• RECORDS PROVIDED:

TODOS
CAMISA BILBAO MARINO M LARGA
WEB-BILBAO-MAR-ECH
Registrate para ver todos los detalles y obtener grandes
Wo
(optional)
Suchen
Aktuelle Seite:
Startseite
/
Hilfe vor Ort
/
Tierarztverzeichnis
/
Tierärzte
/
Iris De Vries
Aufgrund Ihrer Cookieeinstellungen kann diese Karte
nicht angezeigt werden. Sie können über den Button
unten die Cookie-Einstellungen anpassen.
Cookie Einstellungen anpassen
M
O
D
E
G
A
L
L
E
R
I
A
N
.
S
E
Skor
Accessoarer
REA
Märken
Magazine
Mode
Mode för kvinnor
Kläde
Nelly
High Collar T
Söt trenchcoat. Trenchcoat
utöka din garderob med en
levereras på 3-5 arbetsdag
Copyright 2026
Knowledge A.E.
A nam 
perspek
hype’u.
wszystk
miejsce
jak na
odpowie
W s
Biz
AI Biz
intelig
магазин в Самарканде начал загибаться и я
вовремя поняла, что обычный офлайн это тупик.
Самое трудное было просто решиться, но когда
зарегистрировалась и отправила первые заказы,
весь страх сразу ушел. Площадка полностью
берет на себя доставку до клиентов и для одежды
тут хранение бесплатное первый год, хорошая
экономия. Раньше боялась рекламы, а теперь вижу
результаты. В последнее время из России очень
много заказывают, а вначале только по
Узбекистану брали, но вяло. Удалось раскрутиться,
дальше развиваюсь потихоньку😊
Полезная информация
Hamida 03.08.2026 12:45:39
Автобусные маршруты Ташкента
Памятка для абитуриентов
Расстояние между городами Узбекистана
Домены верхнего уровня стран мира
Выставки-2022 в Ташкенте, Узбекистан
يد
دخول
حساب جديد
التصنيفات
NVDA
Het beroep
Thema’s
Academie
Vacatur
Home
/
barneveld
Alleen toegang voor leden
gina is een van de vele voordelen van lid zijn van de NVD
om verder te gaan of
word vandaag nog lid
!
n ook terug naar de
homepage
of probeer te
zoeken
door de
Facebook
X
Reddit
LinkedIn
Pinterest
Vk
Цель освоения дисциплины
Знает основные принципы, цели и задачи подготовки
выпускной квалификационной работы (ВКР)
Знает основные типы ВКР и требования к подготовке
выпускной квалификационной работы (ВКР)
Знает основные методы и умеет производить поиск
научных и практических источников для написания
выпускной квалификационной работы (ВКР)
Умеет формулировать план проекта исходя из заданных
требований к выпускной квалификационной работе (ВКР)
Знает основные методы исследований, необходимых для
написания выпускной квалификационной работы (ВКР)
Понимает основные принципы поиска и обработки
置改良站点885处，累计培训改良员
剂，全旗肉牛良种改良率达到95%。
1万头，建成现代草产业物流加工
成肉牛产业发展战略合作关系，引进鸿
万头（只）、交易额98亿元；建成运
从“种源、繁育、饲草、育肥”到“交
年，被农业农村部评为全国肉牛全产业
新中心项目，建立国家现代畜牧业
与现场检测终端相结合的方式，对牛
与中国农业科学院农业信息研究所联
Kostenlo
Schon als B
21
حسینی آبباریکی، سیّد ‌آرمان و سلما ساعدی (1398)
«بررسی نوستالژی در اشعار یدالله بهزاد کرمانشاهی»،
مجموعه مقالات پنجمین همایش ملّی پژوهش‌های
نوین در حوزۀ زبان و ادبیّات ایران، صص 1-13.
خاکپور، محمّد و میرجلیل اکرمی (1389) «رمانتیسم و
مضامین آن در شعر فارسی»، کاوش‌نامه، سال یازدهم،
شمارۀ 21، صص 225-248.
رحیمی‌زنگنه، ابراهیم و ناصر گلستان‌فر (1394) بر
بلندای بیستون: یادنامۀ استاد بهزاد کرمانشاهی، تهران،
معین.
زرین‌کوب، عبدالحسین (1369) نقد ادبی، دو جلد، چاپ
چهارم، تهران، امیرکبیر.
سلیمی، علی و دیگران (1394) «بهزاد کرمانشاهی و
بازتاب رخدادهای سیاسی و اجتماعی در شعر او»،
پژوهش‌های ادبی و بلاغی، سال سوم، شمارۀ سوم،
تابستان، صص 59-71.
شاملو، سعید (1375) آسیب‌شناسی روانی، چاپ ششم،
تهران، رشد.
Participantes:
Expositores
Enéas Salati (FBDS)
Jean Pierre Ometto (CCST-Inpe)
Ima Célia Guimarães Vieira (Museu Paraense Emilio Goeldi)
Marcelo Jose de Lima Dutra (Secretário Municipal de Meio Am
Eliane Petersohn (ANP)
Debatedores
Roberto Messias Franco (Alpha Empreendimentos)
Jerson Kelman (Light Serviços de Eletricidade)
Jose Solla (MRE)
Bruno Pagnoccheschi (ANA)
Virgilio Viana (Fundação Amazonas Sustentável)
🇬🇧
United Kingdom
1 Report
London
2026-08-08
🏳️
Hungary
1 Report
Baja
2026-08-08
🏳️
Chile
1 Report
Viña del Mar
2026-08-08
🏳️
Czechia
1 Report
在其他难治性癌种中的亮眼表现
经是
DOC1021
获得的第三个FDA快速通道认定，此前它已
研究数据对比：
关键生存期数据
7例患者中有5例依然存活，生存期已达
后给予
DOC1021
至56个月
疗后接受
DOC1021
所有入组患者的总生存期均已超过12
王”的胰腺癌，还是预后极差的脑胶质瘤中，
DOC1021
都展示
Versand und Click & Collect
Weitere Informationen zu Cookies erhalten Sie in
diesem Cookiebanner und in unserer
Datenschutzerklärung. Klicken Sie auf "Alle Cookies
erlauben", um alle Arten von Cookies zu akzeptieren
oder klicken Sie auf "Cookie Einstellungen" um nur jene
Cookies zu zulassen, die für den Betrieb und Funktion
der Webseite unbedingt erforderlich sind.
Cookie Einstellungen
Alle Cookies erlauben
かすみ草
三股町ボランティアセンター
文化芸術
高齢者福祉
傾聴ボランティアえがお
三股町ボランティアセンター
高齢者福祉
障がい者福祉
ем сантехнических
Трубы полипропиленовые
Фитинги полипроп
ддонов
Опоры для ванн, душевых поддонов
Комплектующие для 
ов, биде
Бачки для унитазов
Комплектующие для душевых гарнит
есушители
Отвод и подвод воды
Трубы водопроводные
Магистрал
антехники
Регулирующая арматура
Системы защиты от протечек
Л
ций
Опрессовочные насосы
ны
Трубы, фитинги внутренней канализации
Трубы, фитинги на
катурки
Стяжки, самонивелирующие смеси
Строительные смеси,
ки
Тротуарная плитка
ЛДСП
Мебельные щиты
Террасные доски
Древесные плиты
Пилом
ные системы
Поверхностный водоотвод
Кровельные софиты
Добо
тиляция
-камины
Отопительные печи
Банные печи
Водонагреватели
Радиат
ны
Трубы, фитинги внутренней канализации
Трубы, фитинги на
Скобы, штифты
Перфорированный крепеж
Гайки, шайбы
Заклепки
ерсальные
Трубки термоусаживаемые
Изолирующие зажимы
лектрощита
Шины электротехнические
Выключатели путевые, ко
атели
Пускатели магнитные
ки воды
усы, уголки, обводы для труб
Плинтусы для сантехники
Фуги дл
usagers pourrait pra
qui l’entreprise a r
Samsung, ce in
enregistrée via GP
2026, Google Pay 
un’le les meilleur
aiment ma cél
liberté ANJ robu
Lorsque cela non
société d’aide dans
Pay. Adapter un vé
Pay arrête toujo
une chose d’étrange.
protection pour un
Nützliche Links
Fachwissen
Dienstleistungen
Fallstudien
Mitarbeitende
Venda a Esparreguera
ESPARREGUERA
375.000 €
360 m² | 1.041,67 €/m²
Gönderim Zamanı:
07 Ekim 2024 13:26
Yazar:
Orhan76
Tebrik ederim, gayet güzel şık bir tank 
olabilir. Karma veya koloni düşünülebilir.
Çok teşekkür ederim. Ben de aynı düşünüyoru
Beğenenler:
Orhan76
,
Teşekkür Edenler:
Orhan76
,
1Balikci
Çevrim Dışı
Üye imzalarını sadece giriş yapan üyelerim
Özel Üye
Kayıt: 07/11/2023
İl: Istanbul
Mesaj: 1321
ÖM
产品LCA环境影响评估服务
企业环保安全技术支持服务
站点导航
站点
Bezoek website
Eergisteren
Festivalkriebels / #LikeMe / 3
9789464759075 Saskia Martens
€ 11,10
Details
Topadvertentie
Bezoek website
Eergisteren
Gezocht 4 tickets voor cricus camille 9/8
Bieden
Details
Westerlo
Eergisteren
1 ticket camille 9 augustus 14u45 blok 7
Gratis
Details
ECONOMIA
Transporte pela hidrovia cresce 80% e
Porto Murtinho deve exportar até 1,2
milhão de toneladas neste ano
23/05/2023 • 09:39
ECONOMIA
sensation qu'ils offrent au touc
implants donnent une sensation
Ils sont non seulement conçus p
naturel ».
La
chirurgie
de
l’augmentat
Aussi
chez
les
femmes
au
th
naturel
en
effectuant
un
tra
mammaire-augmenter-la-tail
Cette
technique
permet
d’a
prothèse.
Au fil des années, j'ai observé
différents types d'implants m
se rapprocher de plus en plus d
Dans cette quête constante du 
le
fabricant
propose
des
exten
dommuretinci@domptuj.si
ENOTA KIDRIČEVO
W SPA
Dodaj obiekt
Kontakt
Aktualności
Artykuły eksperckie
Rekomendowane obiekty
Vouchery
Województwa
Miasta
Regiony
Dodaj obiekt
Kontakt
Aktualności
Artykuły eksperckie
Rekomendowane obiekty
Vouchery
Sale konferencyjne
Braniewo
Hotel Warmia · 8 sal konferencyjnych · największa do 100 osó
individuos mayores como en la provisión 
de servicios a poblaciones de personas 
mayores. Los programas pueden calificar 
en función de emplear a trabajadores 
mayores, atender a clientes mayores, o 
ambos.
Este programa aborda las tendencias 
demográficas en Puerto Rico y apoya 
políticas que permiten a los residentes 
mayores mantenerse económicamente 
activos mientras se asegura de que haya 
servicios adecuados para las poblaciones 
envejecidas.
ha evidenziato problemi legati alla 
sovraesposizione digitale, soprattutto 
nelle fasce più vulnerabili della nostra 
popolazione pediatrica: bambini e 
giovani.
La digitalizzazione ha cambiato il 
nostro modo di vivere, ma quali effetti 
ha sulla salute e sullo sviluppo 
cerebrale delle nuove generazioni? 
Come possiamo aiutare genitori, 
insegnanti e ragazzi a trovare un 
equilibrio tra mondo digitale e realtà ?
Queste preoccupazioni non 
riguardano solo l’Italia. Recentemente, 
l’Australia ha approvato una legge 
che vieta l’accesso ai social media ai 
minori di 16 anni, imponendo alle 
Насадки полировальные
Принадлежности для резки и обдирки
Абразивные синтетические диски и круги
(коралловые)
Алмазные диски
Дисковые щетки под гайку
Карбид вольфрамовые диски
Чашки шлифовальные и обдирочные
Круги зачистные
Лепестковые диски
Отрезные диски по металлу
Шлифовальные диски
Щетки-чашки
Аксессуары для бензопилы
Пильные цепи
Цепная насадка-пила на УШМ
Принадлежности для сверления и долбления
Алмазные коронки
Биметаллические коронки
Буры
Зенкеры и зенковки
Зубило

• TASK: Scan the entries above for the word "написания", then copy every line in which it occurs.

• RESPONSE AREA:
научных и практических источников для написания
написания выпускной квалификационной работы (ВКР)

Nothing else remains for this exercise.